The restricted mean DOR difference correctly estimated a positive OS benefit more frequently than did the ORR or PFS tests, across different sample sizes, significance levels, and censoring levels evaluated. When both OS and PFS differed, the ranges of true-positive or power rates were 79.2% to 98.7% for DOR, 56.3% to 93.2% for PFS, and 67.0% to 96.0% for ORR. When OS differed but PFS did not, the ranges of power rates were 24.0% to 76.0% for DOR, 3.0% to 19.0% for PFS, and 10.5% to 38.0% for ORR. When OS was similar, the false-positive rate of restricted mean DOR test was close to the chosen significance level.
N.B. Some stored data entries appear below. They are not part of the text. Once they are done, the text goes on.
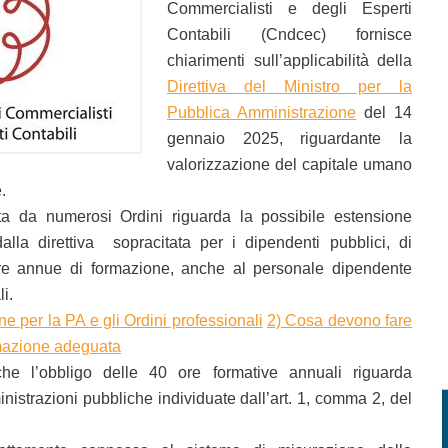
Commercialisti e degli Esperti
Contabili (Cndcec) fornisce
chiarimenti sull’applicabilità della
Direttiva del Ministro per la
Pubblica Amministrazione
del 14
gennaio 2025, riguardante la
valorizzazione del capitale umano
.
a da numerosi Ordini riguarda la possibile estensione
dalla direttiva sopracitata per i dipendenti pubblici, di
e annue di formazione, anche al personale dipendente
i.
ne per la PA e gli Ordini professionali
2) Cosa devono fare
ormazione adeguata
che l’obbligo delle 40 ore formative annuali riguarda
istrazioni pubbliche individuate dall’art. 1, comma 2, del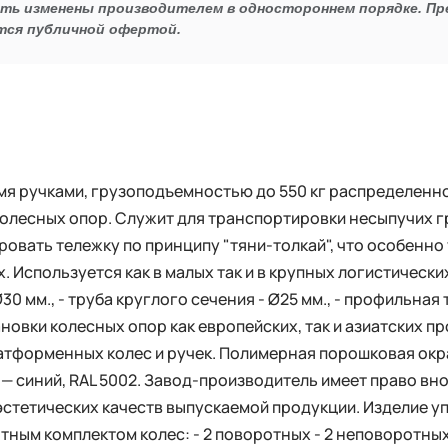
ыть изменены производителем в одностороннем порядке. П
тся публичной офертой.
мя ручками, грузоподъемностью до 550 кг распределенно
лесных опор. Служит для транспортировки несыпучих гру
ровать тележку по принципу "тяни-толкай", что особенн
 Используется как в малых так и в крупных логистически
0 мм., - труба круглого сечения - Ø25 мм., - профильная т
овки колесных опор как европейских, так и азиатских пр
латформенных колес и ручек. Полимерная порошковая окр
— синий, RAL 5002. Завод-производитель имеет право вн
эстетических качеств выпускаемой продукции. Изделие у
ртным комплектом колес: - 2 поворотных - 2 неповоротн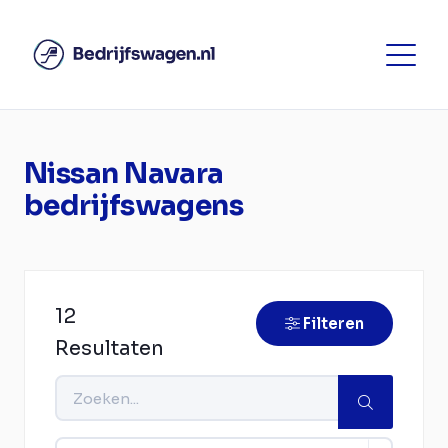
Nissan Navara
bedrijfswagens
12
Filteren
Resultaten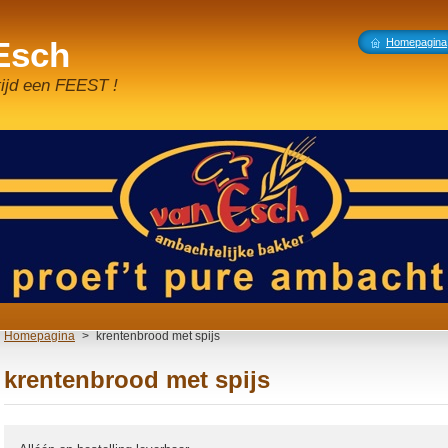
 Esch
Homepagina
tijd een FEEST !
Homepagina
>
krentenbrood met spijs
krentenbrood met spijs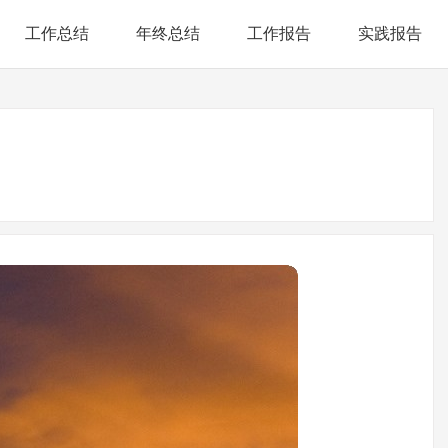
工作总结
年终总结
工作报告
实践报告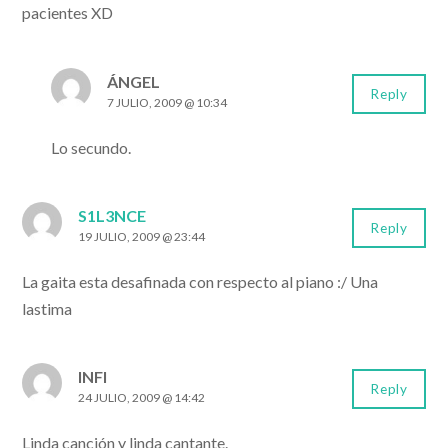
pacientes XD
ÁNGEL
Reply
7 JULIO, 2009 @ 10:34
Lo secundo.
S1L3NCE
Reply
19 JULIO, 2009 @ 23:44
La gaita esta desafinada con respecto al piano :/ Una
lastima
INFI
Reply
24 JULIO, 2009 @ 14:42
Linda canción y linda cantante.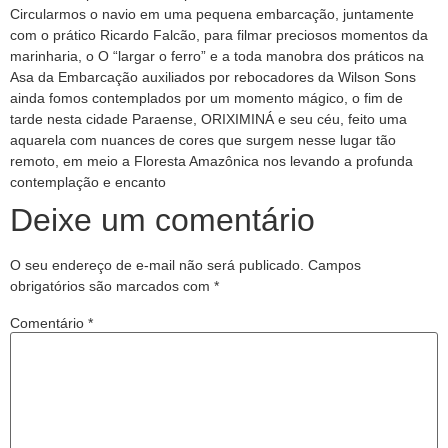
Circularmos o navio em uma pequena embarcação, juntamente
com o prático Ricardo Falcão, para filmar preciosos momentos da
marinharia, o O “largar o ferro” e a toda manobra dos práticos na
Asa da Embarcação auxiliados por rebocadores da Wilson Sons
ainda fomos contemplados por um momento mágico, o fim de
tarde nesta cidade Paraense, ORIXIMINÁ e seu céu, feito uma
aquarela com nuances de cores que surgem nesse lugar tão
remoto, em meio a Floresta Amazônica nos levando a profunda
contemplação e encanto
Deixe um comentário
O seu endereço de e-mail não será publicado.
Campos
obrigatórios são marcados com
*
Comentário
*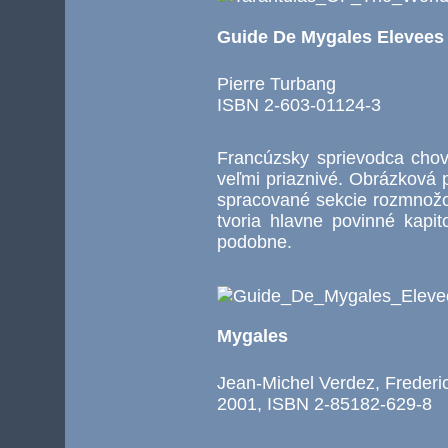
Guide De Mygales Elevees
Pierre Turbang
ISBN 2-603-01124-3
Francúzsky sprievodca chov
veľmi priaznivé. Obrázková 
spracované sekcie rozmnožo
tvoria hlavne povinné kapi
podobne.
Mygales
Jean-Michel Verdez, Frederi
2001, ISBN 2-85182-629-8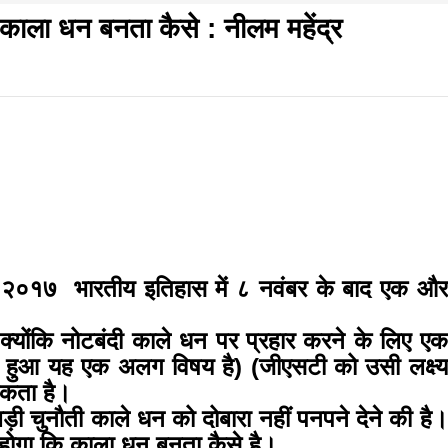
े काला धन बनता कैसे : नीलम महेंद्र
f
s
di
गलवार शुभसंवत् 2083
आज का पंचांग: आज दिनांक 8 अगस्त 2026 शनिवार शुभसंवत् 
२०१७ भारतीय इतिहास में ८ नवंबर के बाद एक और
क्योंकि नोटबंदी काले धन पर प्रहार करने के लिए एक
hesh
ल हुआ यह एक अलग विषय है
) (
जीएसटी को उसी लक्ष्य
कता है।
ial
ड़ी चुनौती काले धन को दोबारा नहीं पनपने देने की है।
ोगा कि काला धन बनता कैसे है।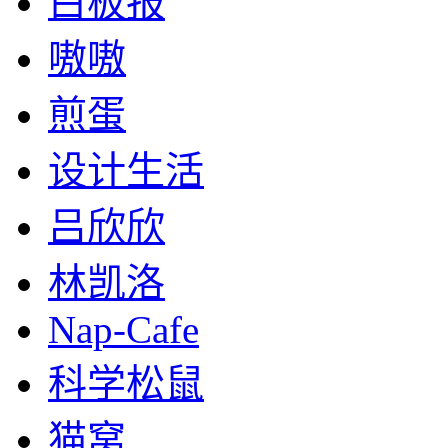
白板报
嗷嗷
煎蛋
设计生活
吕欣欣
林凯洛
Nap-Cafe
科学松鼠
猫窝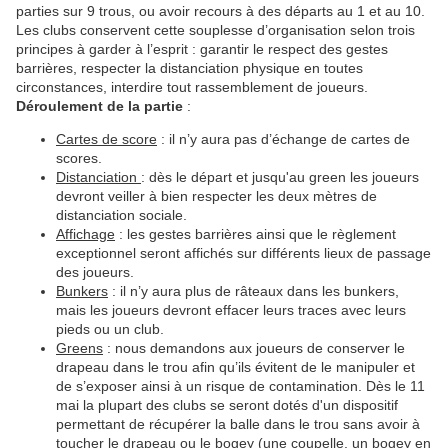
parties sur 9 trous, ou avoir recours à des départs au 1 et au 10.
Les clubs conservent cette souplesse d’organisation selon trois
principes à garder à l’esprit : garantir le respect des gestes
barrières, respecter la distanciation physique en toutes
circonstances, interdire tout rassemblement de joueurs.
Déroulement de la partie
:
Cartes de score
: il n’y aura pas d’échange de cartes de
scores.
Distanciation
: dès le départ et jusqu'au green les joueurs
devront veiller à bien respecter les deux mètres de
distanciation sociale.
Affichage
: les gestes barrières ainsi que le règlement
exceptionnel seront affichés sur différents lieux de passage
des joueurs.
Bunkers
: il n’y aura plus de râteaux dans les bunkers,
mais les joueurs devront effacer leurs traces avec leurs
pieds ou un club.
Greens
: nous demandons aux joueurs de conserver le
drapeau dans le trou afin qu’ils évitent de le manipuler et
de s’exposer ainsi à un risque de contamination. Dès le 11
mai la plupart des clubs se seront dotés d'un dispositif
permettant de récupérer la balle dans le trou sans avoir à
toucher le drapeau ou le bogey (une coupelle, un bogey en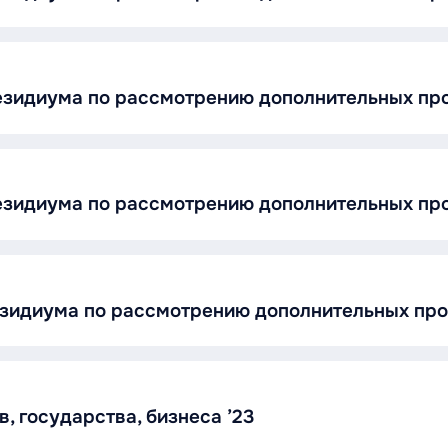
резидиума по рассмотрению дополнительных п
резидиума по рассмотрению дополнительных п
резидиума по рассмотрению дополнительных п
, государства, бизнеса ’23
These findings suggest that restricted mean DOR in randomized phase 2 trials is potentially more sensitive and useful than PFS and ORR in estimating the subsequent phase 3 conclusions and, thus, may be considered to complementarily facilitate decision-making in future clinical development.
2 期试验和早期疗效终点在决定是否继续进行 3 期试验方面起着至关重要的作用。在免疫检查点抑制剂 (ICI) 试验中,传统终点(如客观缓解率 (ORR) 和无进展生存期 (PFS))与总生存期 (OS) 获益的相关性不一致。受限平均缓解持续时间 (DOR) 是一种严格的指标,结合了反应状态和持续时间信息。然而,其在临床开发中的应用尚未得到全面探讨。
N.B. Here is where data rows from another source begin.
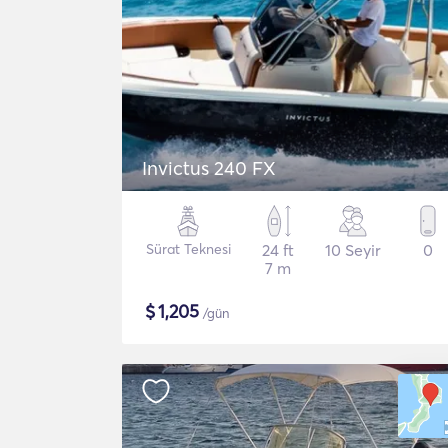
Invictus 240 FX
Sürat Teknesi
24 ft
10 Seyir
0
7 m
$
1,205
/gün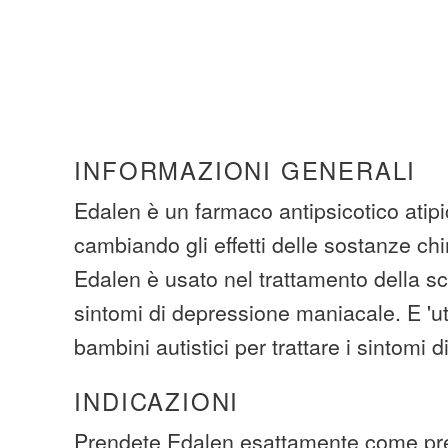
INFORMAZIONI GENERALI
Edalen è un farmaco antipsicotico atip
cambiando gli effetti delle sostanze ch
Edalen è usato nel trattamento della sc
sintomi di depressione maniacale. E 'ut
bambini autistici per trattare i sintomi di 
INDICAZIONI
Prendete Edalen esattamente come pre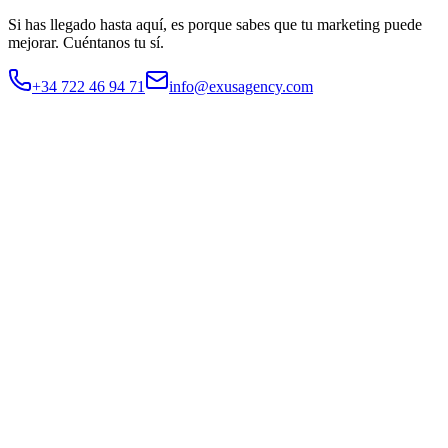
Si has llegado hasta aquí, es porque sabes que tu marketing puede
mejorar.
Cuéntanos tu sí.
+34 722 46 94 71
info@exusagency.com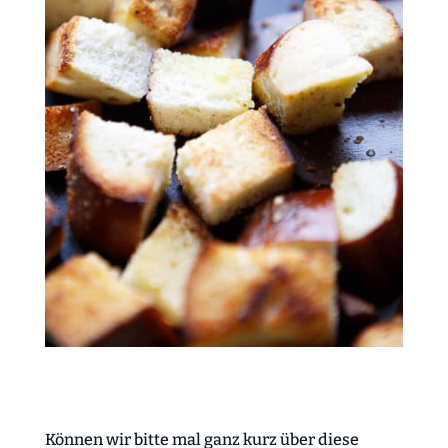
Können wir bitte mal ganz kurz über diese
确定在 2 期试验中使用受限平均 DOR 是否可以更快地将有前途的方案推进到 3 期试验,并更早、更有信心地淘汰不利方案,与 PFS 和 ORR 相比。
设计、地点和参与者: 本模拟研究通过对 2 项已完成的 ICI 3 期随机试验中的 1376 名患者进行重新抽样,对 1376 名患者进行了随机分组。数据分析于 2019 年 8 月至 2020 年 7 月进行。
ICI 的使用。
在各组之间估计和比较受限平均 DOR、PFS、ORR 和 OS。考虑了三种情况:(1)OS、PFS 和 ORR 存在显著差异;(2)OS 存在显著差异,ORR 有明显差异但 PFS 没有;(3)OS、PFS 或 ORR 无差异。对于每种设置,模拟了不同样本量的 5000 项随机 2 期试验,并进行了额外的删失以模拟分期入组,以确保不同分析方法之间的公平比较。总结并比较了使用 PFS、ORR 和 DOR 得出阳性 2 期试验结论的概率。
在不同的样本量、显著性水平和删失水平下,受限平均 DOR 差异比 ORR 或 PFS 测试更能正确估计 OS 获益,其正确估计阳性 OS 获益的频率更高。当 OS 和 PFS 都不同时,DOR 的真阳性或功效率范围为 79.2%至 98.7%,PFS 的范围为 56.3%至 93.2%,ORR 的范围为 67.0%至 96.0%。当 OS 不同但 PFS 没有时,DOR 的功效率范围为 24.0%至 76.0%,PFS 的范围为 3.0%至 19.0%,ORR 的范围为 10.5%至 38.0%。当 OS 相似时,受限平均 DOR 测试的假阳性率接近所选的显著性水平。
这些发现表明,在随机 2 期试验中,受限平均 DOR 比 PFS 和 ORR 更敏感、更有用,可用于估计随后的 3 期结论,因此,可能被认为有助于补充未来临床开发中的决策。